NVIDIA is bringing artificial intelligence to graphics and computing with new SDKs, computer products, and AI research. The company unveiled its plan to bring AI to 25 million content creators at the SIGGRAPH 2017 conference today.

According to Greg Estes, vice president of developer marketing at NVIDIA, it has been several years since NVIDIA first started working with AI technology, starting with processors for AI. At SIGGRAPH today, the company is bringing its research full-circle by bringing AI into computer graphics.

At the conference, NVIDIA announced the new Optix 5.0 SDK, which is a ray tracing engine and framework for optimal ray tracing performance on a GPU. It’s used by commercial rendering applications and internal applications at studios like Pixar. Optix 5.0 SDK also includes a GPU-accelerated motion blur, and according to Estes, it will be available in November.

“We have a very big SDK profile just for creating AI, with the basics to have deep learning primitives, which are used by the AI frameworks, and pretty much all of the AI applications today take advantage of that,” said Estes. “Now we are bringing these new [AI] capabilities into graphics, with the new Optix SDK [that] will give [developers] a trained neural network, which [they] can take the code and put it in their application.”

Estes added that developers can use Optix SDK to build their own ray tracing renderer based around optics, and take advantage of AI denoising.

“From the research to the SDKs to training, that is our platform for developers,” said Estes.

A key component to NVIDIA’s strategy is building applications. While NVIDIA isn’t building applications to sell them, the company feels that developing applications is an easy way to demonstrate to the rest of the world what is possible with virtual reality.
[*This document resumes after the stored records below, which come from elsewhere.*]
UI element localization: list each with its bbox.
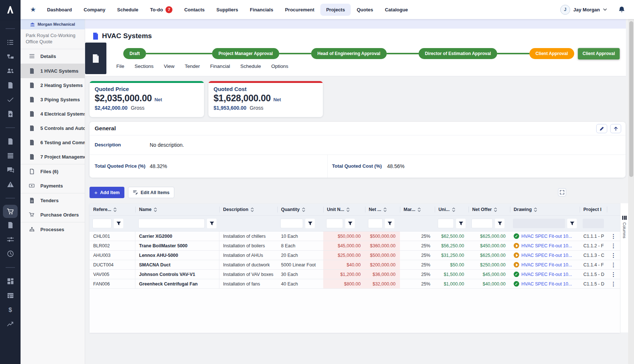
check-icon[interactable] [3,92,18,107]
sidebar-item-section-4[interactable]: 4 Electrical Systems [21,107,85,121]
drawing-link[interactable]: HVAC SPEC Fit-out 10... [521,253,572,258]
drawing-link[interactable]: HVAC SPEC Fit-out 10... [521,272,572,277]
filter-funnel-button[interactable] [207,219,216,228]
nav-item-financials[interactable]: Financials [244,4,279,16]
fullscreen-button[interactable] [558,188,566,196]
user-menu[interactable]: J Jay Morgan [560,5,634,15]
filter-funnel-button[interactable] [345,219,355,228]
filter-input-unit[interactable] [438,219,454,228]
row-menu-button[interactable]: ⋮ [607,270,620,279]
filter-input-quantity[interactable] [280,219,303,228]
sitemap-icon[interactable] [3,50,18,64]
column-header-quantity[interactable]: Quantity [277,204,323,215]
table-row[interactable]: FAN006 Greenheck Centrifugal Fan Install… [90,279,620,289]
document-icon[interactable] [3,218,18,232]
cart-icon[interactable] [3,205,18,218]
nav-item-company[interactable]: Company [78,4,111,16]
document-icon[interactable] [3,78,18,92]
workflow-step-draft[interactable]: Draft [123,48,146,59]
nav-item-procurement[interactable]: Procurement [279,4,320,16]
nav-item-quotes[interactable]: Quotes [351,4,379,16]
sidebar-item-processes[interactable]: Processes [21,222,85,237]
sidebar-item-section-6[interactable]: 6 Testing and Commissioning [21,135,85,150]
drawing-link[interactable]: HVAC SPEC Fit-out 10... [521,262,572,267]
favorite-star-icon[interactable]: ★ [30,6,36,13]
workflow-step-pm-approval[interactable]: Project Manager Approval [212,48,279,59]
column-header-net[interactable]: Net ... [365,204,400,215]
dollar-icon[interactable]: $ [3,303,18,317]
rows-icon[interactable] [3,149,18,163]
menu-tender[interactable]: Tender [185,63,200,69]
drawing-link[interactable]: HVAC SPEC Fit-out 10... [521,243,572,248]
filter-funnel-button[interactable] [114,219,123,228]
menu-view[interactable]: View [164,63,175,69]
file-upload-icon[interactable] [3,107,18,121]
table-row[interactable]: DUCT004 SMACNA Duct Installation of duct… [90,260,620,270]
filter-funnel-button[interactable] [456,219,466,228]
nav-item-suppliers[interactable]: Suppliers [211,4,244,16]
row-menu-button[interactable]: ⋮ [607,241,620,250]
filter-funnel-button[interactable] [495,219,504,228]
clock-icon[interactable] [3,247,18,261]
filter-input-net[interactable] [368,219,383,228]
add-item-button[interactable]: + Add Item [90,187,124,198]
column-header-drawing[interactable]: Drawing [510,204,580,215]
columns-panel-toggle[interactable]: Columns [620,203,628,332]
workflow-step-client-approval[interactable]: Client Approval [529,48,574,59]
sidebar-item-payments[interactable]: Payments [21,179,85,193]
column-header-unit-net[interactable]: Unit N... [323,204,365,215]
workflow-step-engineering-approval[interactable]: Head of Engineering Approval [311,48,387,59]
sidebar-item-purchase-orders[interactable]: Purchase Orders [21,208,85,222]
warning-icon[interactable] [3,177,18,192]
scrollbar-thumb[interactable] [629,21,633,177]
filter-input-unit-net[interactable] [326,219,343,228]
collapse-button[interactable] [610,124,621,133]
menu-schedule[interactable]: Schedule [240,63,261,69]
filter-input-reference[interactable] [92,219,112,228]
sidebar-item-tenders[interactable]: Tenders [21,193,85,208]
users-icon[interactable] [3,64,18,78]
notifications-bell-icon[interactable] [618,6,625,14]
grid-icon[interactable] [3,274,18,288]
nav-item-todo[interactable]: To-do7 [144,3,178,17]
sidebar-item-details[interactable]: Details [21,49,85,63]
avatar[interactable]: J [560,5,570,15]
trend-icon[interactable] [3,317,18,331]
menu-file[interactable]: File [116,63,124,69]
filter-input-name[interactable] [138,219,205,228]
column-header-net-offer[interactable]: Net Offer [469,204,510,215]
list-icon[interactable] [3,35,18,50]
column-header-project[interactable]: Project I [580,204,607,215]
table-row[interactable]: CHL001 Carrier XG2000 Installation of ch… [90,232,620,241]
company-breadcrumb[interactable]: Morgan Mechanical [21,19,85,29]
filter-funnel-button[interactable] [305,219,315,228]
nav-item-schedule[interactable]: Schedule [111,4,144,16]
column-header-unit[interactable]: Uni... [435,204,469,215]
section-tab[interactable] [85,43,106,74]
tune-icon[interactable] [3,232,18,247]
table-row[interactable]: BLR002 Trane BoilMaster 5000 Installatio… [90,241,620,251]
table-row[interactable]: AHU003 Lennox AHU-5000 Installation of A… [90,251,620,260]
row-menu-button[interactable]: ⋮ [607,232,620,241]
sidebar-item-section-2[interactable]: 2 Heating Systems [21,78,85,92]
drawing-link[interactable]: HVAC SPEC Fit-out 10... [521,234,572,239]
menu-sections[interactable]: Sections [135,63,154,69]
nav-item-projects[interactable]: Projects [320,4,351,16]
sidebar-item-section-1[interactable]: 1 HVAC Systems [21,64,85,78]
column-header-margin[interactable]: Mar... [400,204,435,215]
filter-input-net-offer[interactable] [471,219,493,228]
row-menu-button[interactable]: ⋮ [607,251,620,260]
chat-icon[interactable] [3,163,18,177]
filter-funnel-button[interactable] [385,219,394,228]
workflow-step-estimation-approval[interactable]: Director of Estimation Approval [419,48,497,59]
sidebar-item-section-5[interactable]: 5 Controls and Automation [21,121,85,135]
document-icon[interactable] [3,134,18,149]
nav-item-catalogue[interactable]: Catalogue [379,4,414,16]
edit-all-items-button[interactable]: Edit All Items [128,187,174,198]
table-row[interactable]: VAV005 Johnson Controls VAV-V1 Installat… [90,270,620,279]
column-header-description[interactable]: Description [219,204,277,215]
table-icon[interactable] [3,288,18,303]
menu-options[interactable]: Options [271,63,288,69]
filter-funnel-button[interactable] [567,219,577,228]
nav-item-dashboard[interactable]: Dashboard [41,4,78,16]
Another product announced today is NVIDIA’s DGX Station, a personal supercomputer for developing AI for graphics applications. NVIDIA also revealed the Titan X and Quadro External GPU. The company says that traditional systems and consumer notebooks that are equipped only with integrated graphics or small GPUs are underpowered and cannot meet the demands of content creator and today’s applications.

Content creators need to find a way to access more powerful graphics without giving up their advantage of mobility, according to the company, which is why NVIDIA’s professional graphics capability to PC notebooks comes with video editing, color grading, rendering, and virtual reality capabilities.

The Quadro External GPU (Quadro eGPU) is for certified professional applications, and it’s a way for developers to simplify existing workflows so they can work with larger more complex designs, like photo realistic renderings. Creators can also tap into virtual reality with Quadro eGPU, which NVIDIA said just wasn’t possible with integrated graphics until today.